The prediction device achieves multi-functionality by integrating data collection, data processing, prediction modeling, and output generation into a single unified system. Rather than requiring separate equipment for each function, the device performs multiple tasks - collecting rolling condition data from sensors, processing it through prediction algorithms, and outputting predictions - thereby improving productivity while minimizing the increase in device complexity through functional integration.

Inventive Principle:
Principle #6Universality (Multi-functionality)

Solution Approach 2:

The system achieves self-service by automatically collecting rolling condition data, processing it through the prediction model, and generating predictions without requiring additional complex equipment or manual operations. The device serves itself by autonomously performing all prediction tasks, reducing the need for complex external systems while improving productivity through automated, accurate predictions.

Inventive Principle:
Principle #25Self-service

Data Source

PatentEP3838432B1System for predicting contraction
Publication Date: 2023.01.04 TOSHIBA MITSUBISHI ELECTRIC IND SYST CORP
  • EP3838432B1 patent drawingFigure 1~2
  • EP3838432B1 patent drawingFigure 3~4
  • EP3838432B1 patent drawingFigure 5

AI summary

The prediction system of strip chew collects and stores first data and second data as adaptive model construction data. The first data indicates the occurrence or non-occurrence of the strip chew in an object rolling path and the occurrence point of the strip chew.

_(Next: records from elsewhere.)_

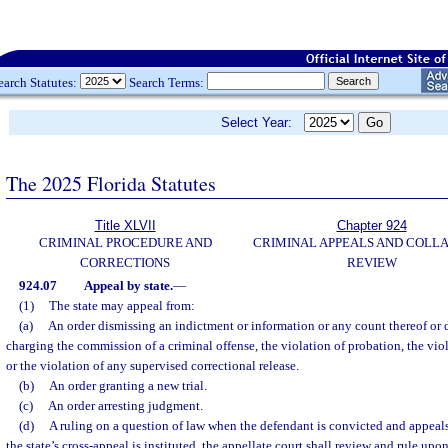
earch Statutes:
Search Terms:
Select Year:
The 2025 Florida Statutes
Title XLVII
Chapter 924
CRIMINAL PROCEDURE AND
CRIMINAL APPEALS AND COLL
CORRECTIONS
REVIEW
924.07
Appeal by state.
—
(1)
The state may appeal from:
(a)
An order dismissing an indictment or information or any count thereof or d
charging the commission of a criminal offense, the violation of probation, the vi
or the violation of any supervised correctional release.
(b)
An order granting a new trial.
(c)
An order arresting judgment.
(d)
A ruling on a question of law when the defendant is convicted and appeal
the state’s cross-appeal is instituted, the appellate court shall review and rule upo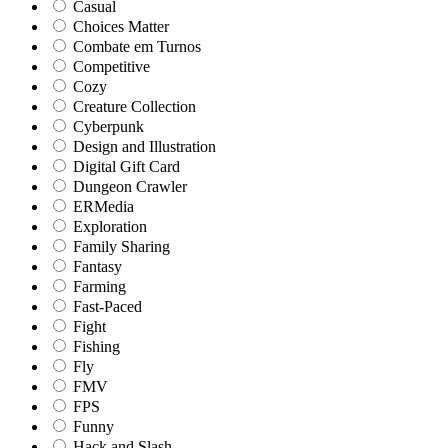
Casual
Choices Matter
Combate em Turnos
Competitive
Cozy
Creature Collection
Cyberpunk
Design and Illustration
Digital Gift Card
Dungeon Crawler
ERMedia
Exploration
Family Sharing
Fantasy
Farming
Fast-Paced
Fight
Fishing
Fly
FMV
FPS
Funny
Hack and Slash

The second data includes information on a preceding rolling path and attribute information on an object strip. The system constructs an adaptive model using the stored adaptive model construction data, and stores the constructed adaptive model as an adapted model. The system collects prediction data similar to the second data. Then, the system inputs the prediction data to the adapted model to predict the occurrence or non-occurrence of the strip chew in the object rolling path and all or some of the occurrence points of the strip chew before the prediction object strip reaches the object rolling path.